Objective measurement of ventilation and oxygenation is best obtained by evaluation of arterial blood gas measurements. However, pulse oximetry is much more readily available than blood gas analyzers and is therefore probably used more frequently in small animal practice. Pulse oximetry measures the percentage of hemoglobin that is saturated with oxygen, an indirect measure of arterial oxygen levels. As the pulse oximeter readings decrease below 91%, oxygen levels drop sharply, according to the oxyhemoglobin saturation curve (
Figure 1).
Pulse oximeters do have limitations, including erroneous readings with peripheral vasoconstriction/low tissue perfusion, pigmentation of mucous membranes, and increased ambient lighting. When a pulse oximeter reading is assessed, the heart rate measured by the machine should match the patient's true heart rate, and a good waveform and strong signal should be verified.
In addition, hemoglobin abnormality (ie, carboxyhemoglobin and methemoglobin) will result in inaccurate pulse oximetry readings and should not be assessed in these situations. Carboxyhemoglobin is most often due to smoke inhalation injury, resulting in elevated levels of carbon monoxide in the blood. Methemoglobin most often results from acetaminophen toxicity, especially seen in cats. Hemoglobin is oxidized from its ferrous state (Fe2+) to ferric (Fe3+) iron, which is incapable of carrying oxygen. Another drawback to the use of the pulse oximeter is the inability to assess blood carbon dioxide levels; thus, ventilation cannot be evaluated.
Finally, anemia may result in a pulse oximetry reading that is higher than the actual oxygenation status of the patient because of relatively fewer oxygen-binding sites available. Polycythemia might lead to an opposite reaction because there would be an abnormally increased number of oxygen-binding sites available for a normal number of oxygen molecules in a healthy patient.
Oxygen Therapy
As previously stated, when oxygen is administered to a patient in respiratory distress, the method used should increase the level of FiO2 while inducing the lowest amount of stress to the patient.
- Mask or flow-by O2 provides for a very high FiO2, but unless the patient is recumbent with decreased mentation, it is not a functional method for administering oxygen on a long-term basis. This method is primarily used for patients that present in respiratory distress and require immediate oxygen therapy while being assessed for the cause of the pulmonary dysfunction. Mask or flow-by O2 can also be used during procedures such as thoracic radiography, thoracocentesis, and transtracheal wash. When flow-by O2 is being administered, the oxygen flow should not be directed into the patient's face because many animals dislike the sensation. In addition, oxygen masks can induce undue stress and should not be used if the patient begins to resist. Flow-by O2 can be administered horizontally, in front of the animal's nose; this is usually tolerated very well in dyspneic patients.

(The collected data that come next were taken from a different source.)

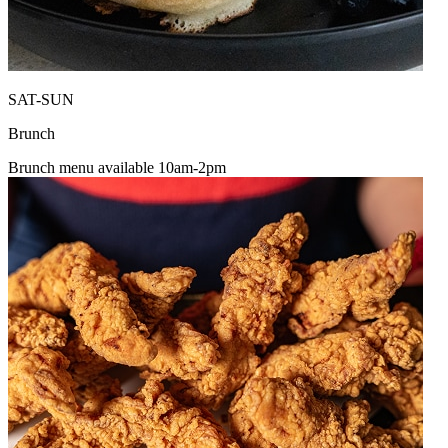
SAT-SUN
Brunch
Brunch menu available 10am-2pm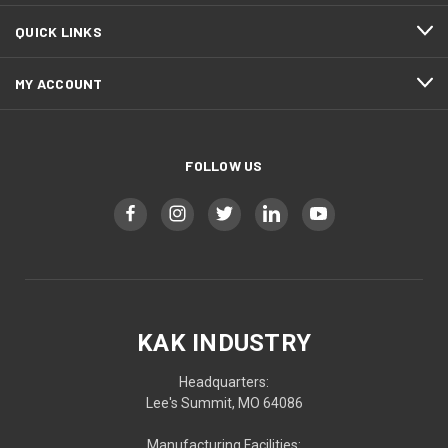
QUICK LINKS
MY ACCOUNT
FOLLOW US
KAK INDUSTRY
Headquarters:
Lee's Summit, MO 64086
Manufacturing Facilities: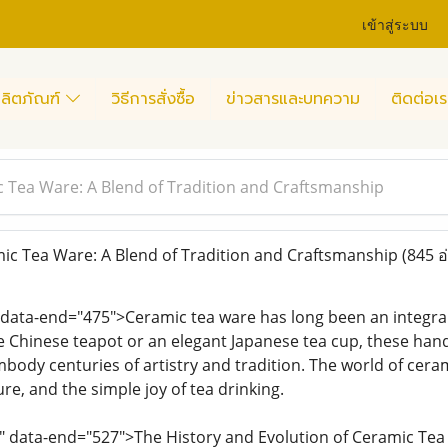
เข้าสู่ระบบ
ลิตภัณฑ์
วิธีการสั่งซื้อ
ข่าวสารและบทความ
ติดต่อเร
c Tea Ware: A Blend of Tradition and Craftsmanship
ic Tea Ware: A Blend of Tradition and Craftsmanship
(845 อ
 data-end="475">Ceramic tea ware has long been an integral
te Chinese teapot or an elegant Japanese tea cup, these hand
ody centuries of artistry and tradition. The world of cerami
re, and the simple joy of tea drinking.
7" data-end="527">The History and Evolution of Ceramic Te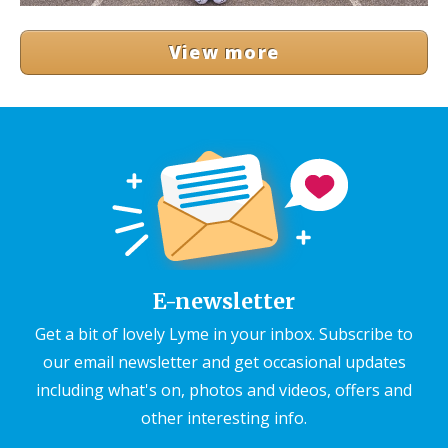
View more
E-newsletter
Get a bit of lovely Lyme in your inbox. Subscribe to
our email newsletter and get occasional updates
including what's on, photos and videos, offers and
other interesting info.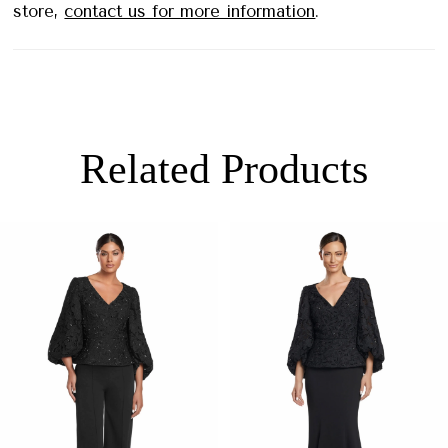
store,
contact us for more information
.
Related Products
PAUSE AUTOPLAY
PREVIOUS SLIDE
NEXT SLIDE
0
Related
Skip
Products
to
1
Carousel
end
2
3
4
5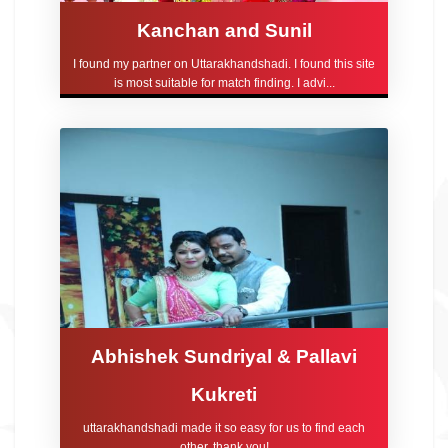
Kanchan and Sunil
I found my partner on Uttarakhandshadi. I found this site
is most suitable for match finding. I advi...
Abhishek Sundriyal & Pallavi
Kukreti
uttarakhandshadi made it so easy for us to find each
other, thank you!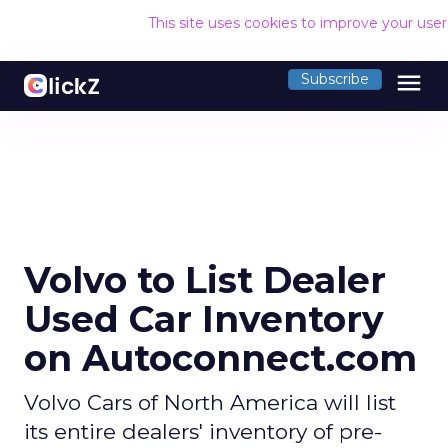
This site uses cookies to improve your use
menu
Subscribe
Volvo to List Dealer
Used Car Inventory
on Autoconnect.com
Volvo Cars of North America will list
its entire dealers' inventory of pre-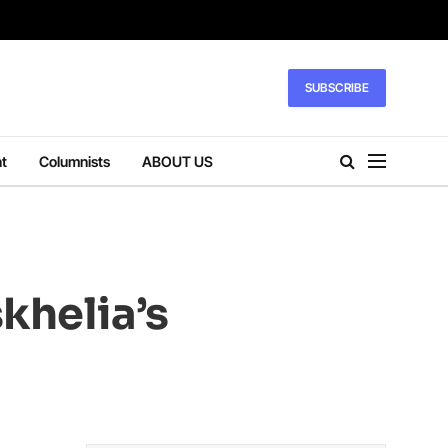
SUBSCRIBE
t
Columnists
ABOUT US
khelia’s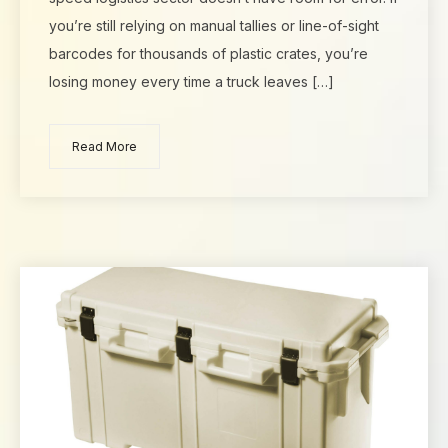
you’re still relying on manual tallies or line-of-sight
barcodes for thousands of plastic crates, you’re
losing money every time a truck leaves […]
Read More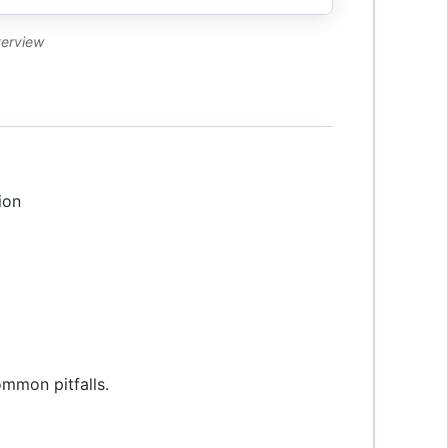
verview
ion
ommon pitfalls.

- An enclosed oxygen cage or neonatal incubator is the preferred method for oxygen administration in cats with respiratory distress. An FiO2 of approximately 40% can be achieved by using this method. Many commercial oxygen cages provide the FiO2 value in the cage environment and also regulate humidity and temperature in the cage. The disadvantages of incubators or unregulated oxygen cages include an unknown FiO2 concentration, no humidification of the oxygen administered (unless the oxygen is run through a water source), and the risk for overheating due to the enclosed environment of the cage/incubator. For these reasons, a commercial oxygen unit is recommended. When an oxygen cage or incubator is used for patient oxygen support, treatments should be combined so that the number of times the doors are opened is minimized.
- Nasal oxygen administration through the use of unilateral or bilateral nasal cannulas is the recommended form of oxygen administration for dogs. Once they have been placed, nasal cannulas provide a consistent, high level of oxygen flow with minimal stress to the patient. In patients with extreme respiratory distress, nasal cannulation may be too stressful a procedure, so placement in an oxygen cage is preferred. With nasal cannulation, flow rates usually cannot exceed 2 L/min with one cannula and 4 L/min with bilateral cannulas, allowing for FiO2 levels of approximately 40% to 60%, depending on the number of cannulas and oxygen flow rates. Higher flow rates cause discomfort of the nasal mucosa from the forceful jet of oxygen through the tubing. Disadvantages of oxygen administration through nasal cannulas include the stress involved with placement, the tendency for easy removal through sneezing or pawing at the area, and clogging of the tube with nasal secretions after a prolonged period of use.